Deep Learning Based Dynamic Patterns Classification of Videos Using Spatio-Temporal Virtual Communication
S. P. Kasthuri Arachchi, Yi-Cheng Chen, Timothy K. Shih
National Central University, Taiwan (R. O. C.)
Comparison of Control Experiments
While doing the control experiments, to find out a best single-stream baseline model in order to implement our propose two-stream architecture, we considered the pre-trained models of several state-of-the-art CNN architectures such as 3DCNN, AlexNet, and ResNet. However, since we are working on dynamic patterns classification, not with the static image patterns, AlexNet and ResNet architectures are built on top of the LSTM networks as Single-AlexNet+LSTM, Single-ResNet34+LSTM, and Single-ResNet50+LSTM in addition to the single-3DCNN+LSTM model. As propose baseline models, we implemented a Single-LSTM architecture, which consists of a sequence of LSTMs and, inspired by the layers in AlexNet, the proposed Single-CNNLSTM.
Performance(%) comparison of single-stream network architectures and two-stream network architectures
Performance Evaluation of Single and Two Stream Networks
In addition to the single-stream baseline models that we discussed, we have implemented three two-stream models to select a proper two-stream architecture to our proposed VC-LSTM models.
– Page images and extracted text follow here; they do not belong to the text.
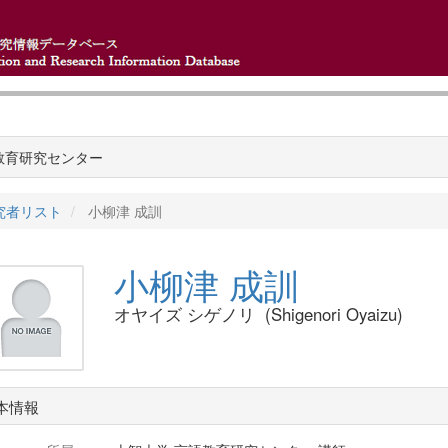
教育研究センター
究者リスト
小柳津 成訓
小柳津 成訓
オヤイズ シゲノリ (Shigenori Oyaizu)
本情報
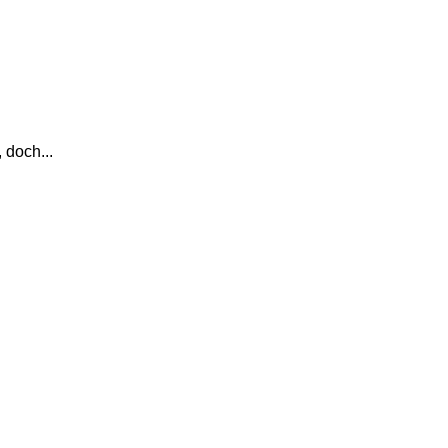
 doch...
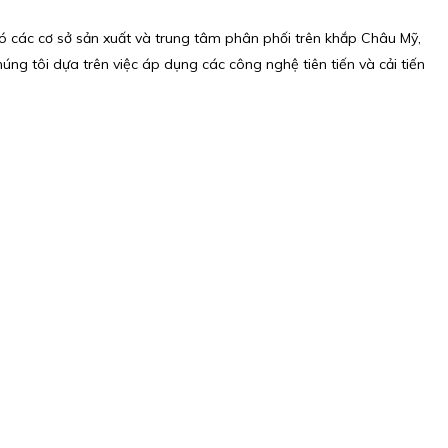
 các cơ sở sản xuất và trung tâm phân phối trên khắp Châu Mỹ,
úng tôi dựa trên việc áp dụng các công nghệ tiên tiến và cải tiến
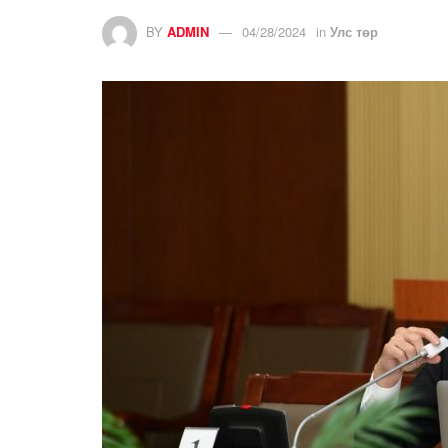
BY
ADMIN
04/28/2024
in
Улс төр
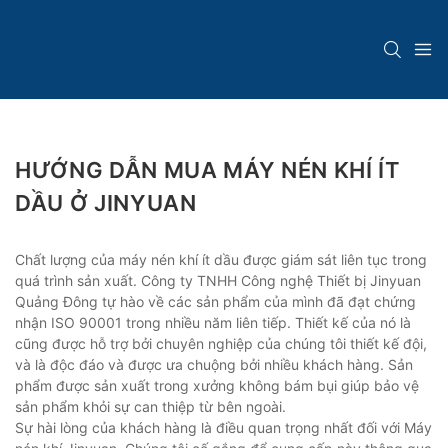
HƯỚNG DẪN MUA MÁY NÉN KHÍ ÍT
DẦU Ở JINYUAN
Chất lượng của máy nén khí ít dầu được giám sát liên tục trong
quá trình sản xuất. Công ty TNHH Công nghệ Thiết bị Jinyuan
Quảng Đông tự hào về các sản phẩm của mình đã đạt chứng
nhận ISO 90001 trong nhiều năm liên tiếp. Thiết kế của nó là
cũng được hỗ trợ bởi chuyên nghiệp của chúng tôi thiết kế đội,
và là độc đáo và được ưa chuộng bởi nhiều khách hàng. Sản
phẩm được sản xuất trong xưởng không bám bụi giúp bảo vệ
sản phẩm khỏi sự can thiệp từ bên ngoài.
Sự hài lòng của khách hàng là điều quan trọng nhất đối với Máy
The models Dual-LSTM, Dual-CNNLSTM and Dual-3DCNN+LSTM are designed parallelly pipelining the Single-LSTM, Single-CNNLSTM and single-3DCNN+LSTM models consecutively. Because of the significant performance of the single-3DCNN+LSTM model, among the other single-stream models based on state-of-the-art architectures, we only implemented its two-stream model.
Performance(%) comparison of single-stream network architectures and two-stream network architectures
Model Skills with Multiple Fusion Benchmarks
We evaluate and compare the concatenation, mean and multiplication fusion methods. The tested results of both models, Dual-VCLSTM and Dual-CNNVCLSTM with 1000 videos dataset. Both late fusion methods, which consider the class probabilities for final class prediction have achieved better results with tested models than concatenation fusion.
Effect of learning Rate Schedules
Most popular learning rate schedules include step decay, time-based decay, and exponential decay. For clarifying purpose, we apply the SGD optimization algorithm with different learning rate schedules and constant learning rate. As an alternative to general SGD, we trained our proposed model using three adaptive gradient descent algorithms: Adagrad, RMSprop, and Adam. Finally, we compare the model accuracies of all the learning rate schedules and adaptive learning rate methods we have tested during this study.